Saved entries
┌──

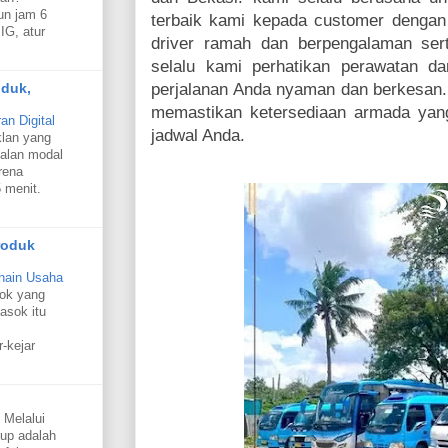
un jam 6
terbaik kami kepada customer dengan 
IG, atur
driver ramah dan berpengalaman ser
selalu kami perhatikan perawatan da
oduk,
perjalanan Anda nyaman dan berkesan.
memastikan ketersediaan armada yang
n Digital
jadwal Anda.
klan yang
alan modal
rena
 menit.
roduk
hain Usaha
sok yang
asok itu
r-kejar
 Melalui
oup adalah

└──

All of the entries above are to be duplicated exactly, with every image left out.

un jam 6
terbaik kami kepada customer dengan 
IG, atur
driver ramah dan berpengalaman ser
selalu kami perhatikan perawatan da
oduk,
perjalanan Anda nyaman dan berkesan.
memastikan ketersediaan armada yang
n Digital
jadwal Anda.
klan yang
alan modal
rena
 menit.
roduk
hain Usaha
sok yang
asok itu
r-kejar
 Melalui
oup adalah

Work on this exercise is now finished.